America used to be referred to as Columbia, named after Christopher Columbus.
Therefore, British Columbia is the name given to the British part of America (ie Columbia), and it was British because Canada was a British colony. So British Columbia means “British America” (but America as a continent, even though the word DOES have very strong ties to the USA).
The Columbia River is what the area is named for, and it goes through both Canada and the US, hence British Columbia is the area of the Columbia river that is in Canada (British territory). The Columbia river is named that because America was Columbia.
OKAY. NEXT PROBLEM.
Colombia vs Columbia.
If my friend is anything to go off of, haha, then people from Colombia are very adamant that they are Colombian and not Columbian. It’s not called Columbia.
Both names are derived from Christopher Columbus.
So really, they’re basically the same thing.
Except that the name Columbus is from Greek kolumbos (κόλυμβος) so I’m thinking that both are off, since the Us are more like the english “oo” sound.
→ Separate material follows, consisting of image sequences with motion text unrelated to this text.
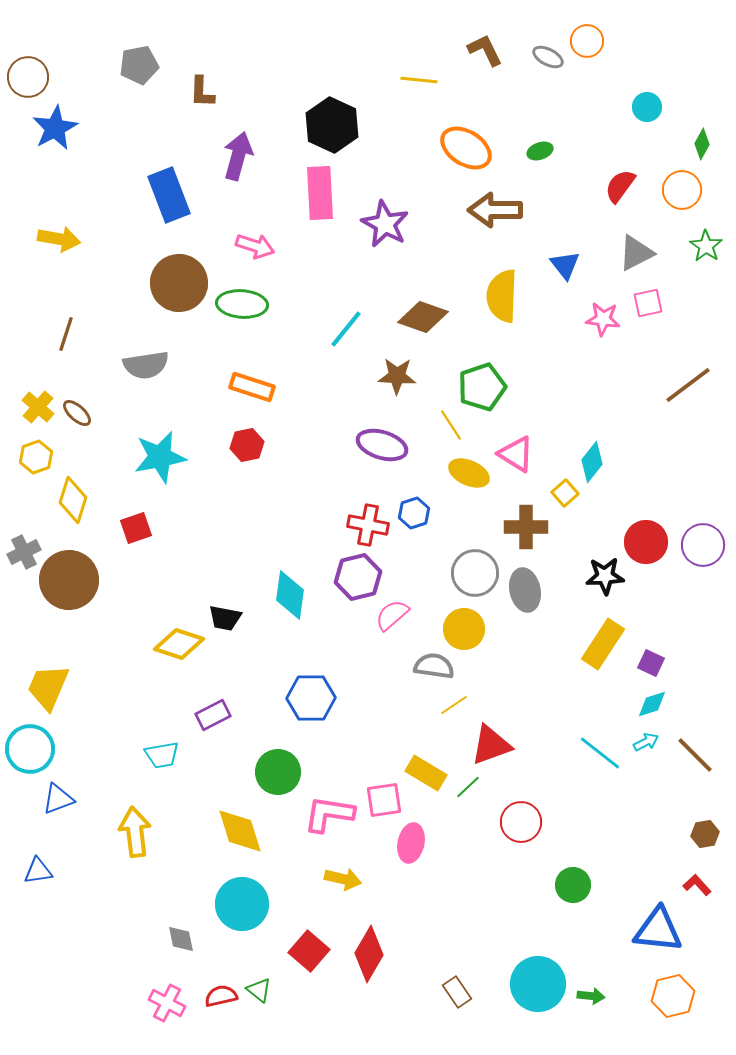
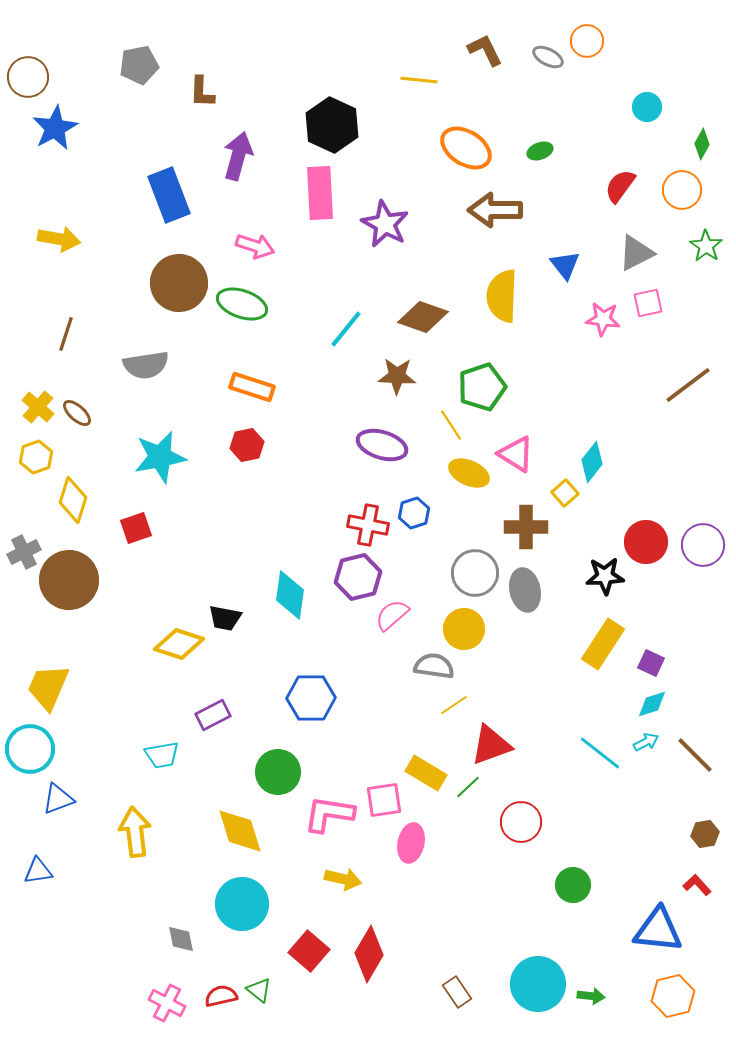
green ellipse at (242, 304): rotated 15 degrees clockwise
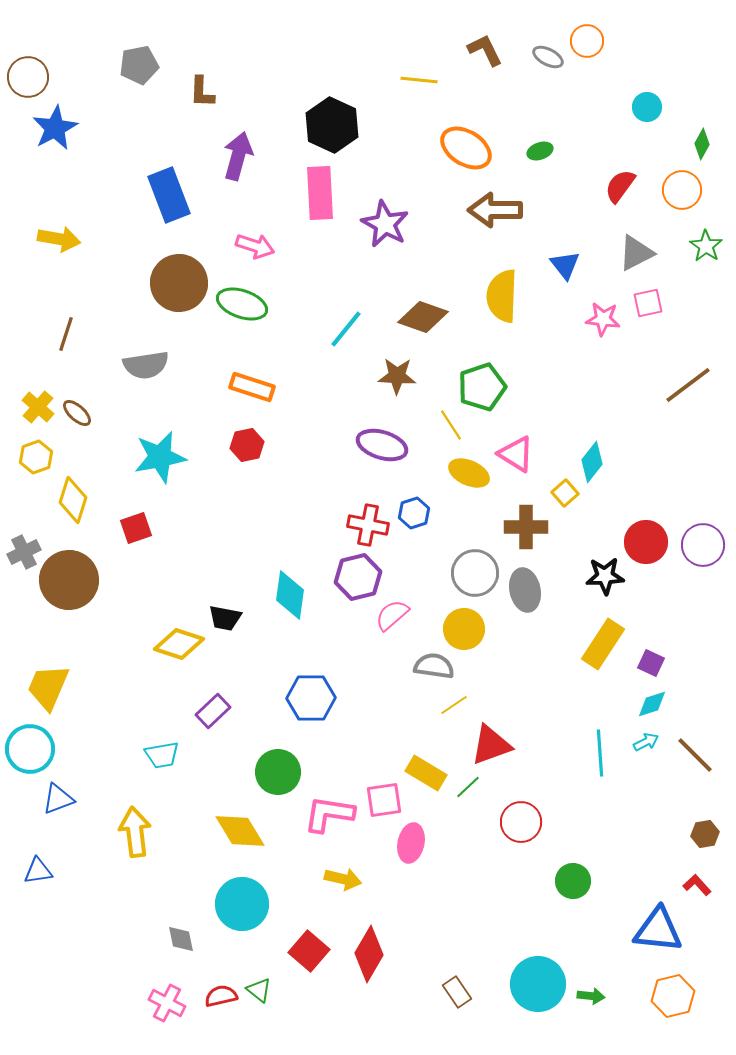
purple rectangle at (213, 715): moved 4 px up; rotated 16 degrees counterclockwise
cyan line at (600, 753): rotated 48 degrees clockwise
yellow diamond at (240, 831): rotated 14 degrees counterclockwise
green circle at (573, 885): moved 4 px up
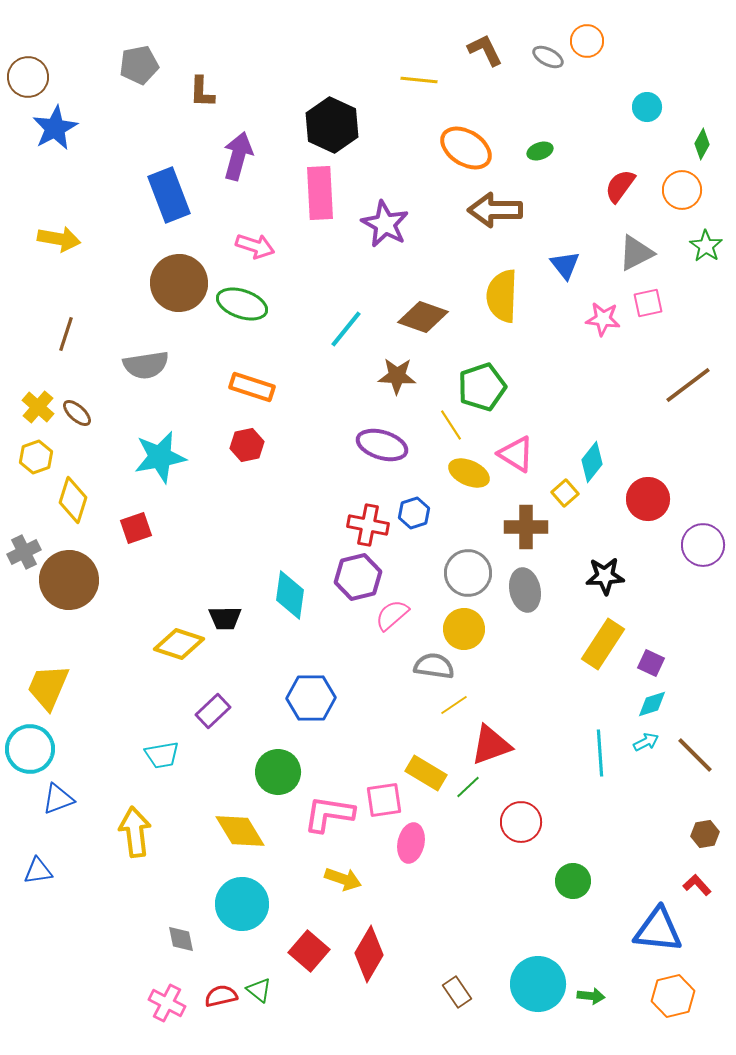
red circle at (646, 542): moved 2 px right, 43 px up
gray circle at (475, 573): moved 7 px left
black trapezoid at (225, 618): rotated 12 degrees counterclockwise
yellow arrow at (343, 879): rotated 6 degrees clockwise
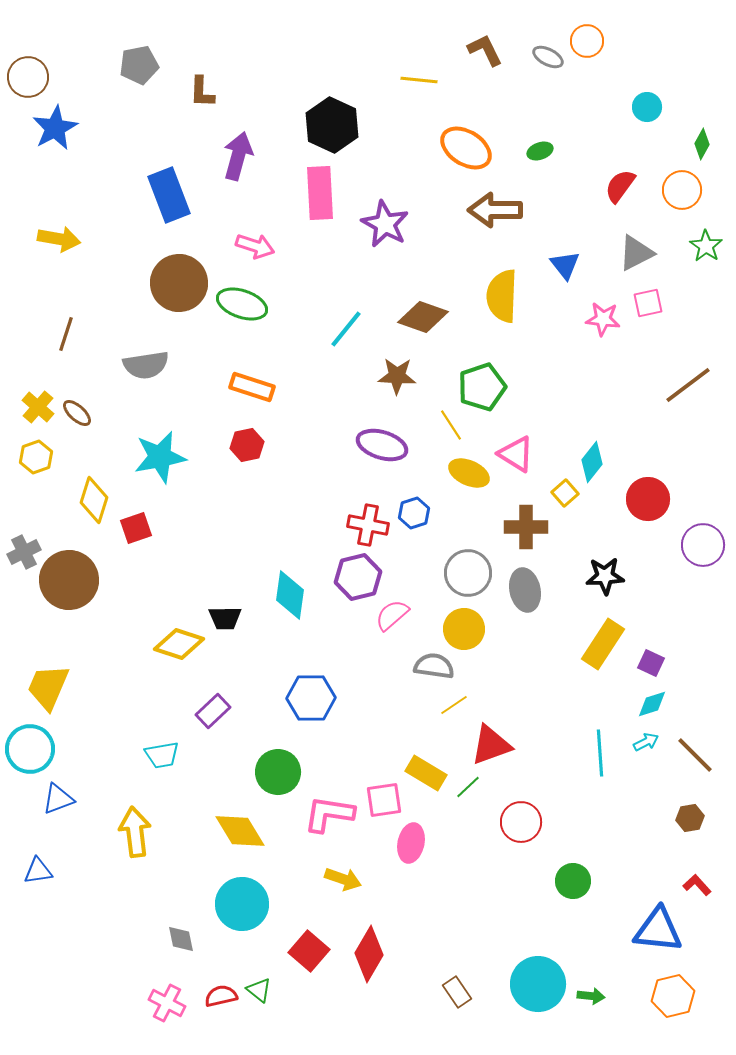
yellow diamond at (73, 500): moved 21 px right
brown hexagon at (705, 834): moved 15 px left, 16 px up
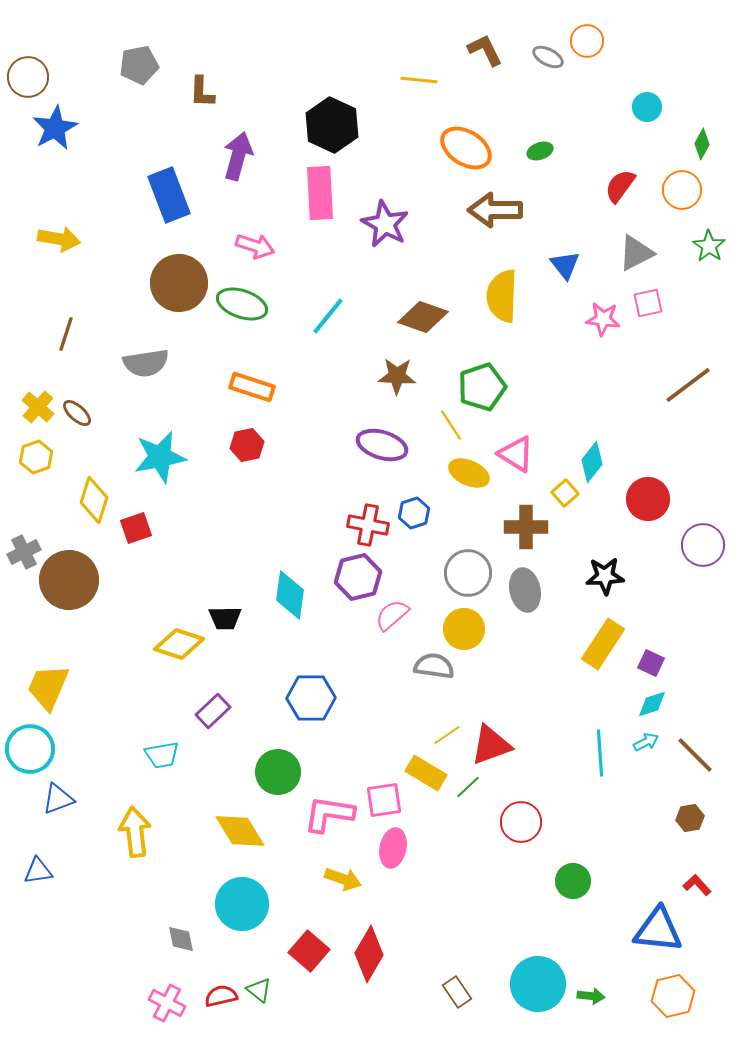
green star at (706, 246): moved 3 px right
cyan line at (346, 329): moved 18 px left, 13 px up
gray semicircle at (146, 365): moved 2 px up
yellow line at (454, 705): moved 7 px left, 30 px down
pink ellipse at (411, 843): moved 18 px left, 5 px down
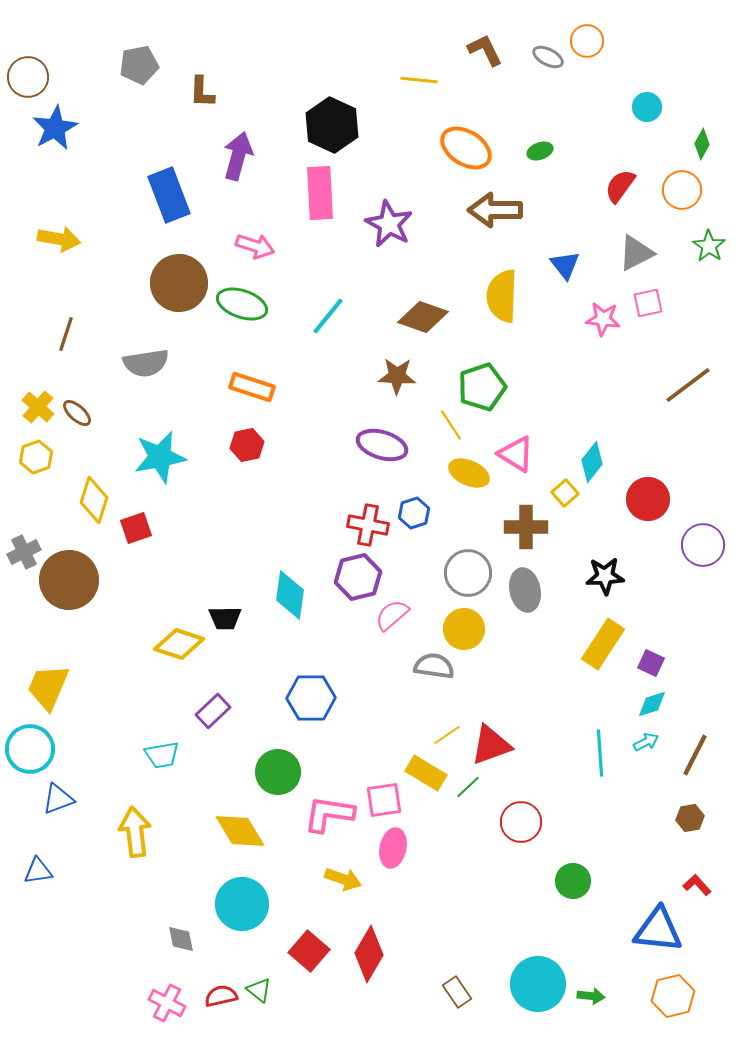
purple star at (385, 224): moved 4 px right
brown line at (695, 755): rotated 72 degrees clockwise
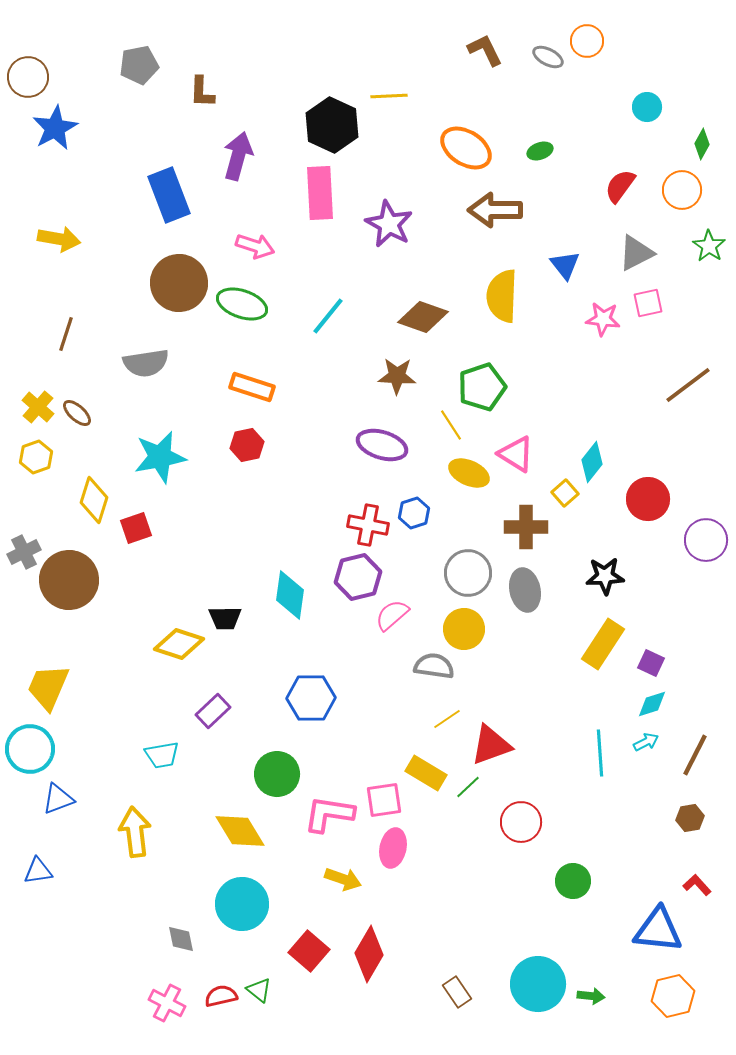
yellow line at (419, 80): moved 30 px left, 16 px down; rotated 9 degrees counterclockwise
purple circle at (703, 545): moved 3 px right, 5 px up
yellow line at (447, 735): moved 16 px up
green circle at (278, 772): moved 1 px left, 2 px down
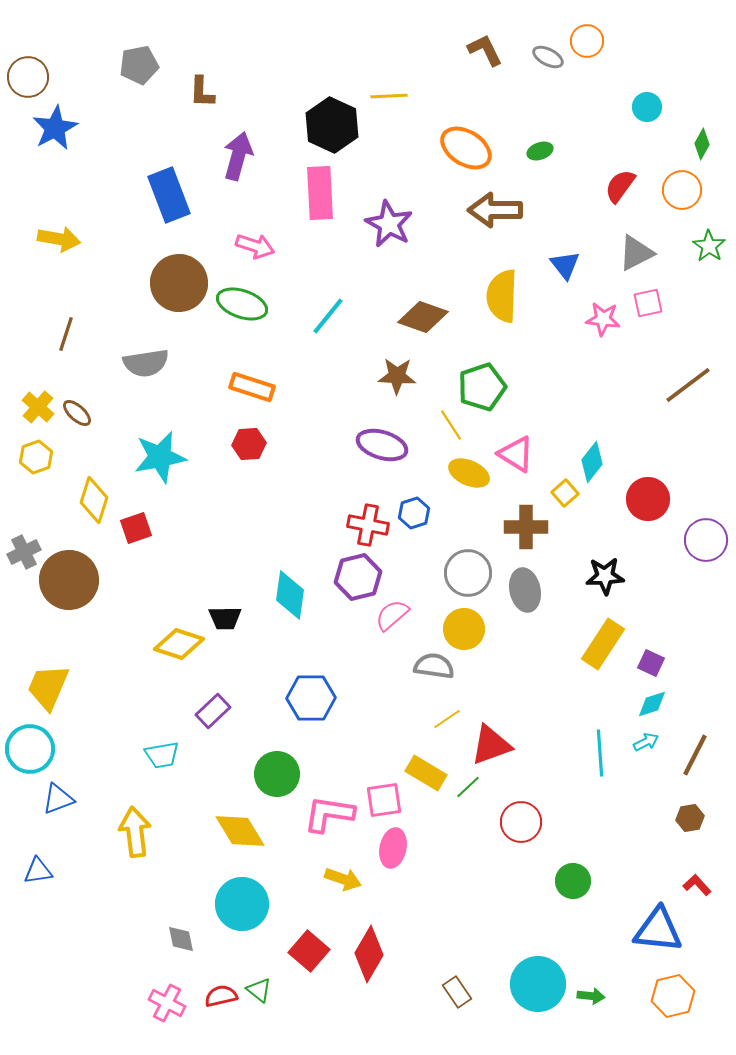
red hexagon at (247, 445): moved 2 px right, 1 px up; rotated 8 degrees clockwise
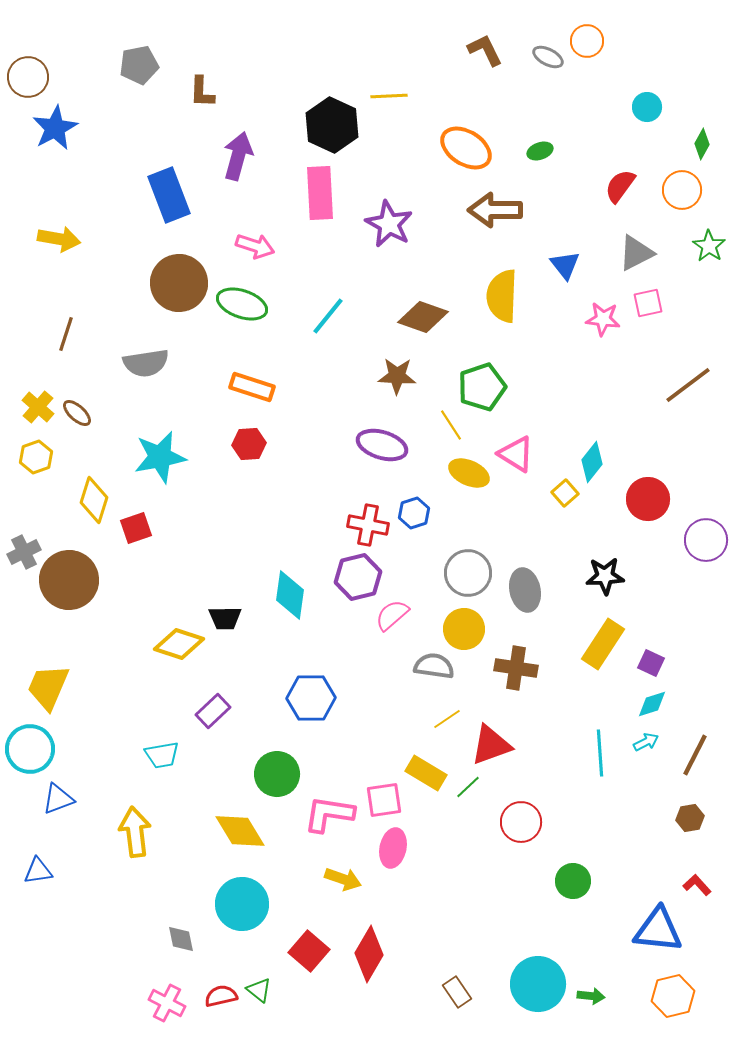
brown cross at (526, 527): moved 10 px left, 141 px down; rotated 9 degrees clockwise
So English made it a U and Spanish made it a O, but both are kinda off from the Greek.
In Spanish, Columbia sounds like “coloombia” because that’s how they pronounce the U.
But even though that would have been closer to the transliteration from Greek, both Italian and Spanish use Colombia instead of Columbia.
So why does Italian use Colombo instead of Columbo, when the word in Latin was “Columbe”, for dove?
I don’t think there’s an answer for that one, lol. Some italian guy decided that’s how it was going to be spelled.
and that one guy, hundreds and hundreds of years ago, is the entire reason Colombia is called Colombia and not Columbia, and thus the entire reason why Spanish and Colombian people are butthurt about English-speakers misspelling Colombia as Columbia.